» **Exercise objective**
Keep the images out and copy every entry below exactly.

» **Data excerpts**

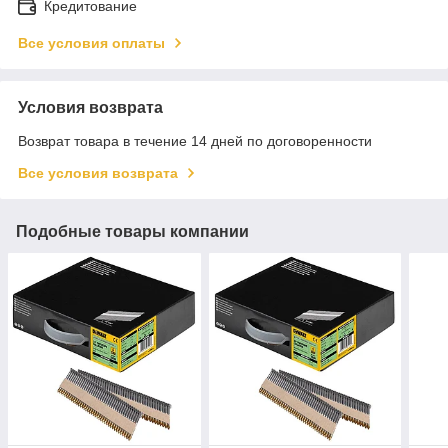
Кредитование
Все условия оплаты
Условия возврата
Возврат товара в течение 14 дней по договоренности
Все условия возврата
Подобные товары компании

» **Response**
Кредитование
Все условия оплаты
Условия возврата
Возврат товара в течение 14 дней по договоренности
Все условия возврата
Подобные товары компании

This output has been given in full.